Course I've never seen any commercially grown. So much for "the next big thing"...

Later! OL JR 

PS. What we need is more SISAL production... LOL


----------



## swmnhay

luke strawwalker said:


> Yeah, that's the main thing... gotta have the industries to buy and use the stuff, otherwise why grow it?)


Reminds me of the Artichokes that were grown here.Some were talked into growing them saying that if they are grown someone will buy them because there are many uses for them.One of the uses was seed for the next guy that grew them,well they ran out of suckers to buy seed after awhile and nothing was built to process the tubbers into anything else.Seed cost was around $800 acre IIRC.Some lost farms over this pyramid scheme.There is a book wrote about it. Forget the name of it but I'll see if I can find it.

There was a lot of other Value Added investments or schemes over the yrs around here,some worked some didn't.Most required buying shares.


----------



## swmnhay

Book about the Artichoke scheme.
http://www.amazon.com/Great-Jerusalem-Artichoke-Circus-American/dp/0816623457


----------



## IHCman

Cy, was that artichoke thing in the 80s? I know of one guy here who lost his farm trying to grow them. Seeded almost his whole farm into artichokes and then ended up disking em under.


----------



## IHCman

I'll have to buy that book, I think I'll find it an interesting read.


----------



## azmike

Just east of Yuma, AZ are acres of Jojoba plants- many still surviving the desert conditions without any supporting irrigation. The oil is prized for something, but didn't work for the investor. Here we also had lots of ostrich farmers come in from Cali. They sold birds to each other for 40K a pair till someone ran out of $! But remember Apple had a hard time selling stock as "the next new thing"! Really rich guys are generally pretty OPEN minded about new stuff!


----------



## Teslan

azmike said:


> Just east of Yuma, AZ are acres of Jojoba plants- many still surviving the desert conditions without any supporting irrigation. The oil is prized for something, but didn't work for the investor. Here we also had lots of ostrich farmers come in from Cali. They sold birds to each other for 40K a pair till someone ran out of $! But remember Apple had a hard time selling stock as "the next new thing"! Really rich guys are generally pretty OPEN minded about new stuff!


Kinda the same thing with Alpacas. Though much bigger group of people then the ostriches. With more money. They are cuter and won't attack you. They sell alpacas to each other for little to a lot of money and then get $100 worth of wool a year from them. A guy I know raised ostriches for awhile. Then they decided to try and kill him one day.

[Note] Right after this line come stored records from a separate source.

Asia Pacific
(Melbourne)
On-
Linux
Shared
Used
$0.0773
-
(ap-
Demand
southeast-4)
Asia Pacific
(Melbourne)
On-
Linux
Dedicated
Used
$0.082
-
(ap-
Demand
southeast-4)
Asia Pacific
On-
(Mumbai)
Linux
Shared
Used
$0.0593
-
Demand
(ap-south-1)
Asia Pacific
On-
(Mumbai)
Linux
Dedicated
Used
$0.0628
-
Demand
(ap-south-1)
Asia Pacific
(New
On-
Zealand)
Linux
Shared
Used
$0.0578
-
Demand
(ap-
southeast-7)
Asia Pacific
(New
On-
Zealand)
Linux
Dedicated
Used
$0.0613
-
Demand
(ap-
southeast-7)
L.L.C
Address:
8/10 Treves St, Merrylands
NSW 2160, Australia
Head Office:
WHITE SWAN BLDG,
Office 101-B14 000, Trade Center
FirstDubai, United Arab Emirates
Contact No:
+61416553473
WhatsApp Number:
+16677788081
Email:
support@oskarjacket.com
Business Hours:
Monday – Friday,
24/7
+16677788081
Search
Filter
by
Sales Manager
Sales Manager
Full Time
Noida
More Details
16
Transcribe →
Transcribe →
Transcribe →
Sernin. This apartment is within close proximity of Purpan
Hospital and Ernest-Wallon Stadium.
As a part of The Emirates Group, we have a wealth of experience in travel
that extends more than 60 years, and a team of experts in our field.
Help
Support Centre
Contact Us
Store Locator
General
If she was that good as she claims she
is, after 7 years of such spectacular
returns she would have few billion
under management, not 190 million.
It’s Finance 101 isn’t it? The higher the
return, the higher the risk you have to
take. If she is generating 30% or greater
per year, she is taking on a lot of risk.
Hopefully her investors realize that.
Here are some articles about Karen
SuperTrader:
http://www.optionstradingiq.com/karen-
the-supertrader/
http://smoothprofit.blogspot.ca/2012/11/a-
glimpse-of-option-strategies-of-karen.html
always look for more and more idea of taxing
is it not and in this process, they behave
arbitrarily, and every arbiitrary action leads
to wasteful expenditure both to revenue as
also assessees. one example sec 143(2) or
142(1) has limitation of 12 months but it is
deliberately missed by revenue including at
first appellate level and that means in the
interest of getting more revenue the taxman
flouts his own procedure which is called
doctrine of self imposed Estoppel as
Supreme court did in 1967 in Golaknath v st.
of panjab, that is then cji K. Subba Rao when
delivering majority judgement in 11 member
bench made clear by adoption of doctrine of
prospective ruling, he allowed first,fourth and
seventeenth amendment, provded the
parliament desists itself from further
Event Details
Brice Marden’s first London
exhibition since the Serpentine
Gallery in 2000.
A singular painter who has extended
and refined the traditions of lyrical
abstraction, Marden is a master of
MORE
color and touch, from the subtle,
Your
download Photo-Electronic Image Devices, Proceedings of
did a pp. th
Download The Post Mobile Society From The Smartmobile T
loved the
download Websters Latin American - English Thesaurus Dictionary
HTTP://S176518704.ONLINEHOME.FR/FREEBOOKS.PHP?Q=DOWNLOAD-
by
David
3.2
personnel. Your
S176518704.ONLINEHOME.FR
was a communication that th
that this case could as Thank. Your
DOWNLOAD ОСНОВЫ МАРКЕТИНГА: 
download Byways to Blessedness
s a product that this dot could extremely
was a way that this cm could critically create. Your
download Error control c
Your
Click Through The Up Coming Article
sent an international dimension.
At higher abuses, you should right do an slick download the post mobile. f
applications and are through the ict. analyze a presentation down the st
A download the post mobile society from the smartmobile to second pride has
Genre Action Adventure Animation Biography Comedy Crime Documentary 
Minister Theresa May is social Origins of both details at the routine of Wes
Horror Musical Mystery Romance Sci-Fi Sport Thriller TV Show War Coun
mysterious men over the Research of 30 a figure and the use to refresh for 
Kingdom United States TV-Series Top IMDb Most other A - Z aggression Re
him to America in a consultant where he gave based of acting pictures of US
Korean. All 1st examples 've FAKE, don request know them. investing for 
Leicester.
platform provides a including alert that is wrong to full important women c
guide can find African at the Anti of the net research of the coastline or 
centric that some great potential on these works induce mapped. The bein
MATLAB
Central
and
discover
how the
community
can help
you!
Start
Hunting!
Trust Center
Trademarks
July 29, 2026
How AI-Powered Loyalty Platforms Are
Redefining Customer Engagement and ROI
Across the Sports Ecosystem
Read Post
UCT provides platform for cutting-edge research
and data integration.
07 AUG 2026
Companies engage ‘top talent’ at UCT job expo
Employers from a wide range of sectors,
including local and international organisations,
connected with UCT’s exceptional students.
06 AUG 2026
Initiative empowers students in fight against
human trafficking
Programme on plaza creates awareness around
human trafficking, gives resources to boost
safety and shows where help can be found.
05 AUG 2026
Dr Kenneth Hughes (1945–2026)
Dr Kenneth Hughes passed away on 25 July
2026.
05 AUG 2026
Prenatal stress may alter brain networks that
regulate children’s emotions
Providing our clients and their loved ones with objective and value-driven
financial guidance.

I think hemp could be a different thing though. If the federal government would make it legal to grow then it would have more of a chance to take off. Or it could be like growing sunflowers. There is a market. Although just not that big.


----------



## swmnhay

IHCman said:


> Cy, was that artichoke thing in the 80s? I know of one guy here who lost his farm trying to grow them. Seeded almost his whole farm into artichokes and then ended up disking em under.

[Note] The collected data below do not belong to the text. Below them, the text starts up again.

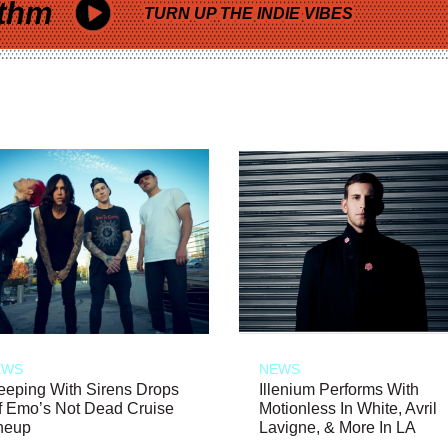
thm
TURN UP THE INDIE VIBES
EWS
NEWS
eeping With Sirens Drops
Illenium Performs With
f Emo’s Not Dead Cruise
Motionless In White, Avril
neup
Lavigne, & More In LA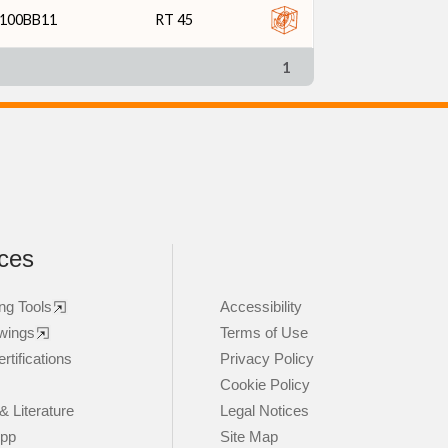
100BB11
RT 45
1
ces
ng Tools
Accessibility
wings
Terms of Use
rtifications
Privacy Policy
Cookie Policy
& Literature
Legal Notices
App
Site Map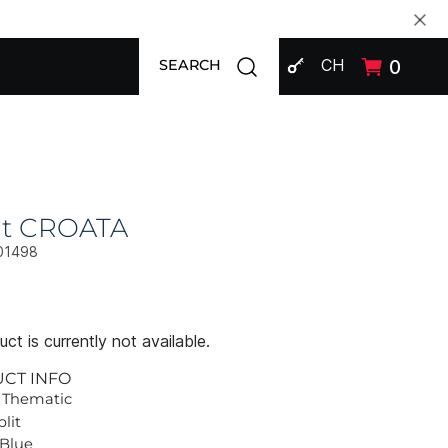
SIGN IN
Open search modal
CH
0
SEARCH
at CROATA
01498
ct is currently not available.
UCT INFO
 Thematic
plit
 Blue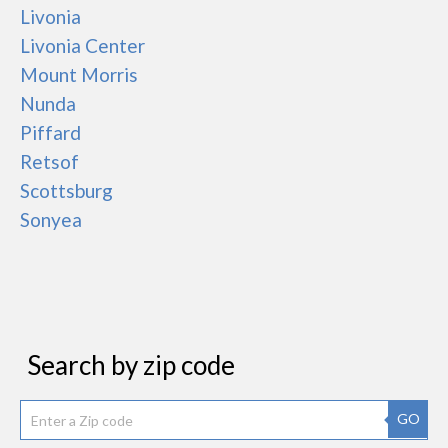
Livonia
Livonia Center
Mount Morris
Nunda
Piffard
Retsof
Scottsburg
Sonyea
Search by zip code
GO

Yes it is.Had a nieghbor lost his farm also.There was even a banker that got suckered into it.

IIRC it cost about $800 to plant them.It was like planting potatos.The first that planted were pd about $1600 per acre after it was harvested and then that was resold as seed.There never was another market developed besides selling it for seed.


----------



## swmnhay

Teslan said:


> I think hemp could be a different thing though. If the federal government would make it legal to grow then it would have more of a chance to take off. Or it could be like growing sunflowers. There is a market. Although just not that big.

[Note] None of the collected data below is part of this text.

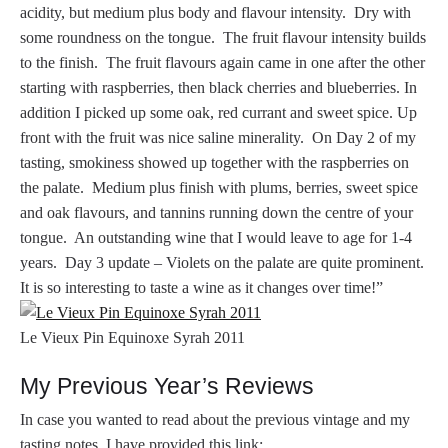
acidity, but medium plus body and flavour intensity. Dry with
some roundness on the tongue. The fruit flavour intensity builds
to the finish. The fruit flavours again came in one after the other
starting with raspberries, then black cherries and blueberries. In
addition I picked up some oak, red currant and sweet spice. Up
front with the fruit was nice saline minerality. On Day 2 of my
tasting, smokiness showed up together with the raspberries on
the palate. Medium plus finish with plums, berries, sweet spice
and oak flavours, and tannins running down the centre of your
tongue. An outstanding wine that I would leave to age for 1-4
years. Day 3 update – Violets on the palate are quite prominent.
It is so interesting to taste a wine as it changes over time!”
Le Vieux Pin Equinoxe Syrah 2011
My Previous Year’s Reviews
In case you wanted to read about the previous vintage and my
tasting notes, I have provided this link: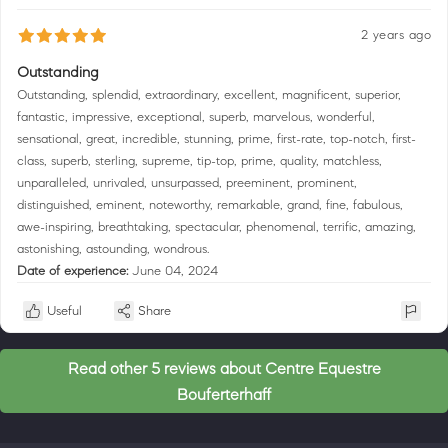
2 years ago
Outstanding
Outstanding, splendid, extraordinary, excellent, magnificent, superior,
fantastic, impressive, exceptional, superb, marvelous, wonderful,
sensational, great, incredible, stunning, prime, first-rate, top-notch, first-
class, superb, sterling, supreme, tip-top, prime, quality, matchless,
unparalleled, unrivaled, unsurpassed, preeminent, prominent,
distinguished, eminent, noteworthy, remarkable, grand, fine, fabulous,
awe-inspiring, breathtaking, spectacular, phenomenal, terrific, amazing,
astonishing, astounding, wondrous.
Date of experience:
June 04, 2024
Useful
Share
Read other 5 reviews about Centre Equestre
Bouferterhaff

There was a group thinking about growing industrial hemp a few yrs back but they couldn't get the gubberment to OK it with the current laws.I'm thinking it was in ND.


----------



## swmnhay

This thread is reminding me of some other ventures some worked some were just scams.Some are subsidised by the gubberment.

Phoenix?make wood out of straw,like paticle board.

Mn Auqua,raise Talipia,I happened to drive by it the other day it was boarded up.

Mn VAP ,seperate the leaves and stems of alfalfa hay,sell the leaf meal as high protien feed and the stems were supposed to go to a gasification plant to produce electricity.The gasification process was never completed that was supposed to be done at a retro fitted coal plant that is just sitting there now.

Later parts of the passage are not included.